After a year of intensive Classical Guitar at Brookdale Community College, under Christopher Parkening’s master student Barry Eisner, where I was Publishing Editor of the 24-page underground Music newspaper Sound Options (25,000 readers), I was able to play a few baroque pieces and original compositions at community college concerts, and then retired to the occasional original song at Woodstock, various parties and resorts, and while hitchiking across America, singing for my supper. And wrote one song that was performed on MTV.
My brother Andy, on the other hand, was a damned fine musician, wrote lyrics and played bass for The Planets, who had opened for KISS and The New York Dolls.
What I thumnbnail for new friends (of 4,250) on Facebook is: “I am a scientist and author, married to a scientist and author. I have degrees in Mathematics, English Literature, and Computer Science. I worked many years in the Space Program, was a Professor of Astronomy, Professor of Mathematics, then taught middle school and high school. I post original science fiction, fantasy or poetry on my Facebook Wall every day. Great to be connected!”
A couple of weeks ago I spent a week at the Research Station on Heron Island Nature Preserve, Great Barrier Reef, Queensland, Australia.

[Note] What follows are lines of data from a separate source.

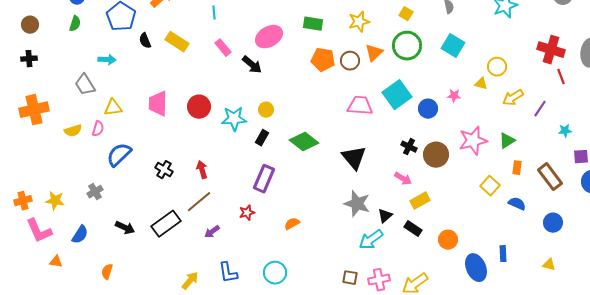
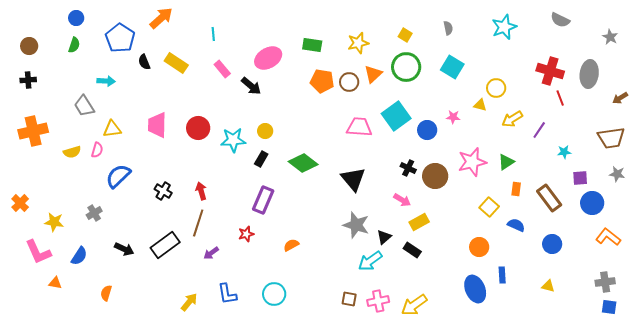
orange cross: (23, 201) -> (20, 203), moved, turned -30
brown line: (199, 202) -> (198, 223), turned -32
orange circle: (448, 240) -> (479, 247), moved

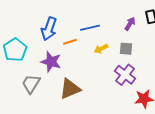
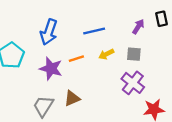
orange line: (70, 42) -> (76, 59), moved
gray trapezoid: (31, 84) -> (43, 106), moved
brown triangle: (70, 89) -> (72, 98), size x0.7

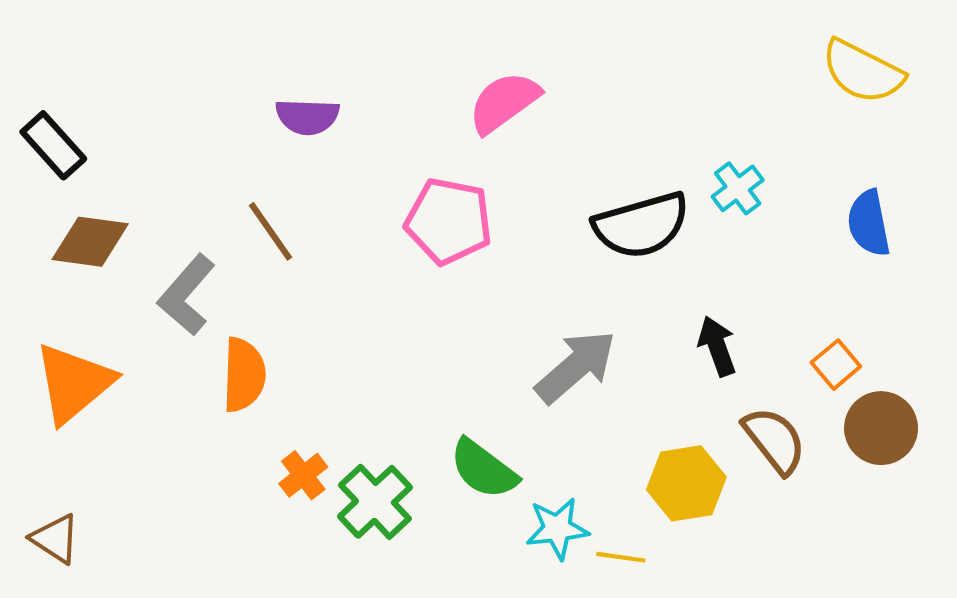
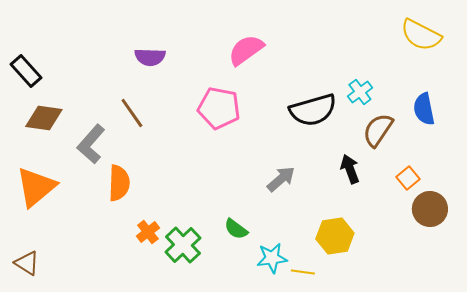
gray arrow: (576, 367) -> (281, 179), size x0.7
brown semicircle: (774, 440) -> (378, 130), moved, turned -108
green semicircle: (484, 469) -> (236, 229), size x0.7

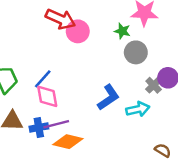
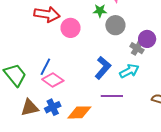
pink circle: (78, 31) -> (71, 28), moved
pink diamond: (47, 96) -> (53, 80), turned -30
purple line: (56, 124) -> (112, 96), moved, turned 30

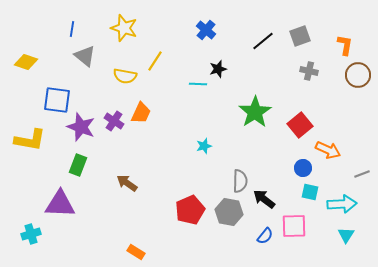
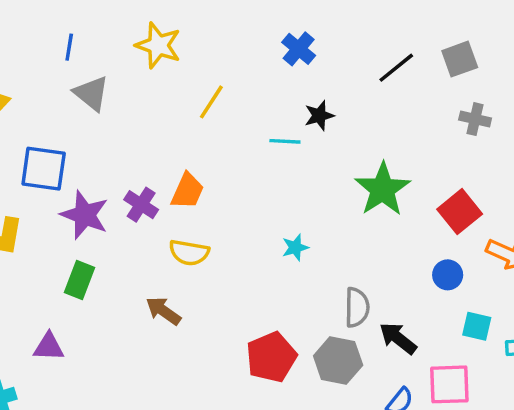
yellow semicircle: (125, 76) -> (189, 253), moved
blue circle: (303, 168) -> (448, 275), moved
purple triangle: (60, 204) -> (49, 347), size x0.6

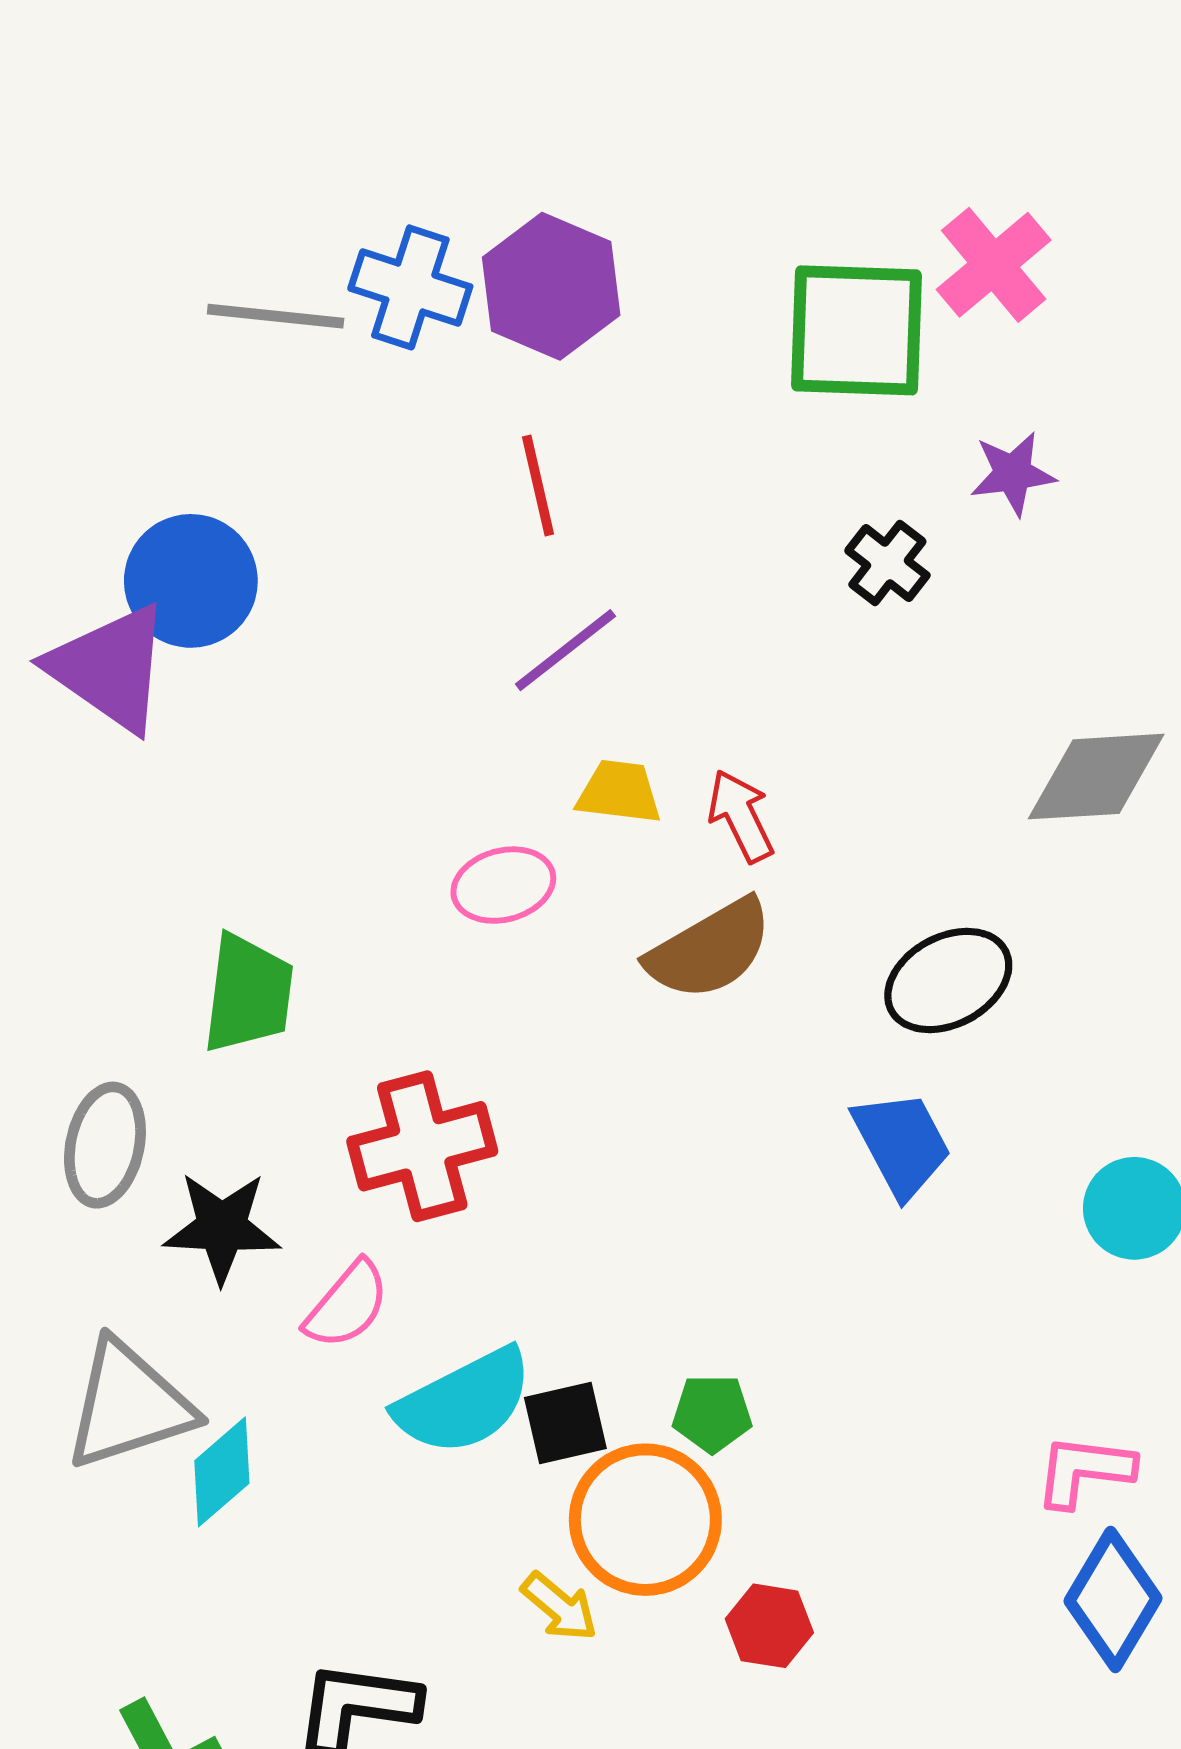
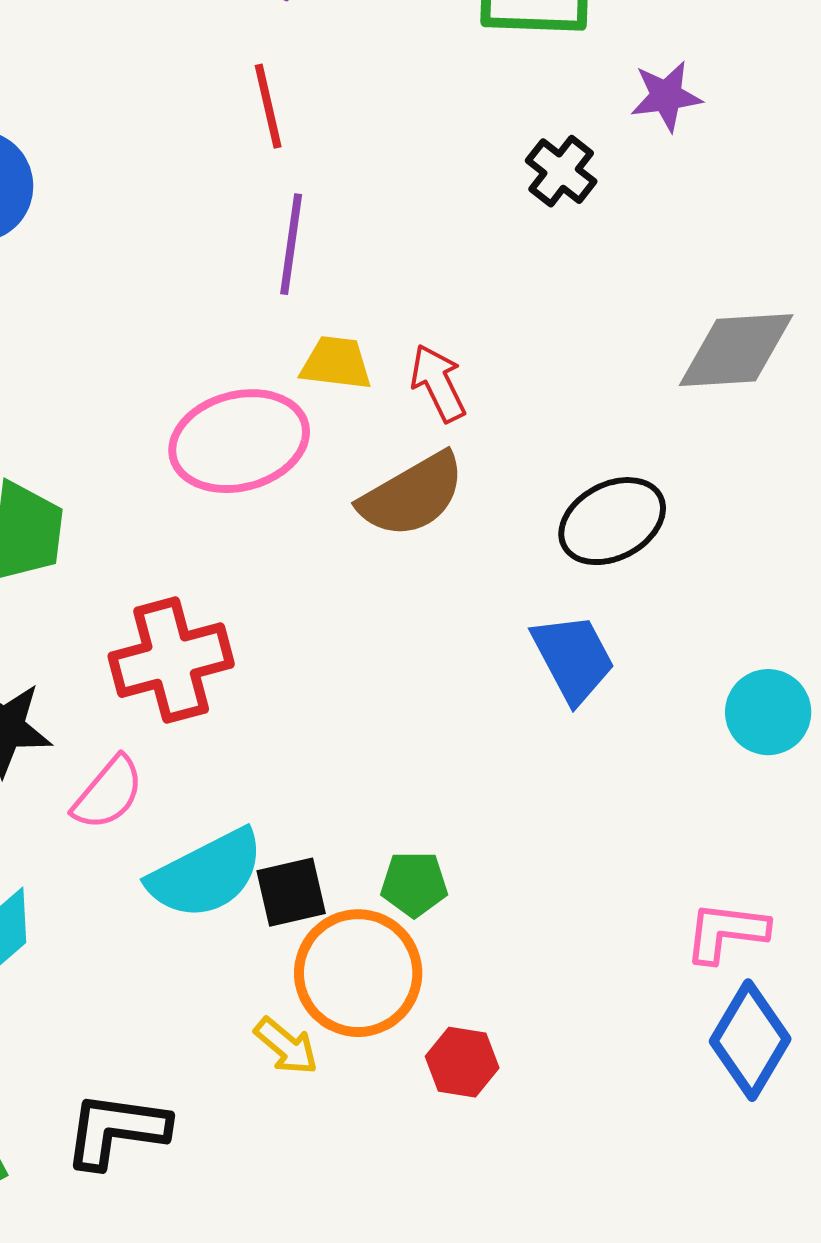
purple line: (565, 650) -> (291, 244), turned -44
pink ellipse: (503, 885) -> (239, 441), size x1.6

I presented for 50-minutes on “Complex Systems Theory and Science Fiction” to a transdisciplinary group of faculty and students at the 2nd week of a 2-week workshop on Complex Systems Theory, and chaired the Wednesday morning sessions. I was offered, and accepted, a visiting professorship, part time, the details to be disclosed upon higher-ups signing the agreement, and a funding agreement with a 3rd party.
The band at the resort bar at Heron Island Nature Preserve played 2 hours straight of damned fined covers of Pink Floyd.
They were damned fine musicians.
The link for Liberation doesn’t work.
fixed.
Money-making scheme for Whisperado: trademark that cover image and charge licensing fees to optometrists. *blink* *blink*
7/8? That’s nothin’. I once saw a stoned crowd in the 70s try to dance to a Yes song that’s in 11/8. It works if you don’t mind that half of the time you’re going to the right on the downbeat and half the time to the left.
Hey Dave,
Hey Dave,
Oops, apologies for the misfire on the first comment. Clearly the caffeine hasn’t quite kicked in yet.
I love the idea of a stoned Western crowd dancing to 11/8. Though the same thing of alternating feet that you’re talking about is true of 7/8–or any odd time signature. Unless, of course, you are Eastern European, in which case you *really* know how to dance to odd time signatures. I will never forget the first time I watched hundreds of people really boogie down in 11/8. That part of the world is centuries ahead of us on that score.